Not the solution but will enhance it drastically
The big challenge with vulnerability management—even with the small number we have—is narrowing down which ones are most important. I understand that every vulnerability doesn't have the same level of importance within the environment and we have the rating system, etc. But when you have thousands of machines sitting in the environment, imagine having the ability to say, "This is important, but the reality of the situation is that you need to patch these 47 machines out of your fleet of 15K right now. Because as I look at the environment, these are the ones that either have the most critical data or are on an exploitation path so this needs to be closed." Then I could say to my team, "This is where I really need you to focus." Think about what that does in terms of true risk management in the environment and the level of effort required. I am doing that manually now and there are just not enough hours in the day.

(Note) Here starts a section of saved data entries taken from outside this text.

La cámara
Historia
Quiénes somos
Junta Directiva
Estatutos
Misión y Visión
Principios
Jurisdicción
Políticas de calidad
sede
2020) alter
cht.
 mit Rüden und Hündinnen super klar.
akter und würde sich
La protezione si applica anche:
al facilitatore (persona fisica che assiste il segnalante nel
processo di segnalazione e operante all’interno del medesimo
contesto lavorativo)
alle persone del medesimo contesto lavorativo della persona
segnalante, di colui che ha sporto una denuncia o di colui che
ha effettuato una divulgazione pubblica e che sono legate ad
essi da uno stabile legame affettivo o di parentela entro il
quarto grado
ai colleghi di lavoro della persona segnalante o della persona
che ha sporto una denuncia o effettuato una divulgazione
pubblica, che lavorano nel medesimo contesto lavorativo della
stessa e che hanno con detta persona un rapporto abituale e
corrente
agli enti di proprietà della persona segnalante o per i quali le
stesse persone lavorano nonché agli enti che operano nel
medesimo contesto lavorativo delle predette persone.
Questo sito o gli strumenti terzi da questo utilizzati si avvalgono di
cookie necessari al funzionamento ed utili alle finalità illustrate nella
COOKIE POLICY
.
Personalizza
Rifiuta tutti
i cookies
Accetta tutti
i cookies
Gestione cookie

The problem with vulnerability management sounds complex but it isn’t. From a data standpoint, there are only 200K known, unique vulnerabilities. The challenge is understanding which one is a known exploit, labeling the exploit as a remote code execution (RCE) and determining which one is trending or trying to do ransomware; that’s where AI models can help. The marketing term for it is “knowledge graph” but what you're really doing is indexing everything and ranking it all, like a search engine.
That's what we have done at RiskSense: We took what Google did 20 years ago with apps and authorities from a page rank perspective, and then re-implemented that for cyber today from a vulnerability and threat management perspective. For example, one metric is called Term frequency–Inverse document frequency (tf–idf) and measures how often or how rarely the term occurred.

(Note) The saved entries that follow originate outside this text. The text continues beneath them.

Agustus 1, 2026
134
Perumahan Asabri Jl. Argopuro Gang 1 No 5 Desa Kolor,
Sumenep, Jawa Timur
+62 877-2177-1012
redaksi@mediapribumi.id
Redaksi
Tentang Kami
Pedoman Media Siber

So using that approach, we went back and looked at all exploit code that's committed to Metasploit and PRCs. Rather than taking the tags at face value, we studied those exploits ourselves and labeled them using Natural Language Processing (NLP). It used to take four days for an analyst to understand an exploit and label it; today we can do it in four seconds. That's a huge win for us. We run the models on a continual basis now and when a new exploit comes, we label it. If we don't get the accuracy then a human looks at it. It's a very typical live example.
I don't think it's the be-all solution for vulnerability management but more another tool in the toolbox to manage and administer your vulnerability strategic platform.